Structured page parsing data:
___

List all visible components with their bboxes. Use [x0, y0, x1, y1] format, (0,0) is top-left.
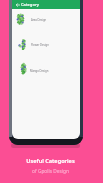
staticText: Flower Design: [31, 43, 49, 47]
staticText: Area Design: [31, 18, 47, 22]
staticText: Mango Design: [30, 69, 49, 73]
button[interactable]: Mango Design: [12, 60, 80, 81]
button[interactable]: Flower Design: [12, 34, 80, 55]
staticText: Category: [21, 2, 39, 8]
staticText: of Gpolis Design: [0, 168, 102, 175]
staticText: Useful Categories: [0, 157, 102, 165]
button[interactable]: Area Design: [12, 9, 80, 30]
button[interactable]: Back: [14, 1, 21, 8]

___

AIM OF THE EXERCISE: Do not include images; quote all of the entries above exactly.

TASK OUTPUT:
List all visible components with their bboxes. Use [x0, y0, x1, y1] format, (0,0) is top-left.
staticText: Flower Design: [31, 43, 49, 47]
staticText: Area Design: [31, 18, 47, 22]
staticText: Mango Design: [30, 69, 49, 73]
button[interactable]: Mango Design: [12, 60, 80, 81]
button[interactable]: Flower Design: [12, 34, 80, 55]
staticText: Category: [21, 2, 39, 8]
staticText: of Gpolis Design: [0, 168, 102, 175]
staticText: Useful Categories: [0, 157, 102, 165]
button[interactable]: Area Design: [12, 9, 80, 30]
button[interactable]: Back: [14, 1, 21, 8]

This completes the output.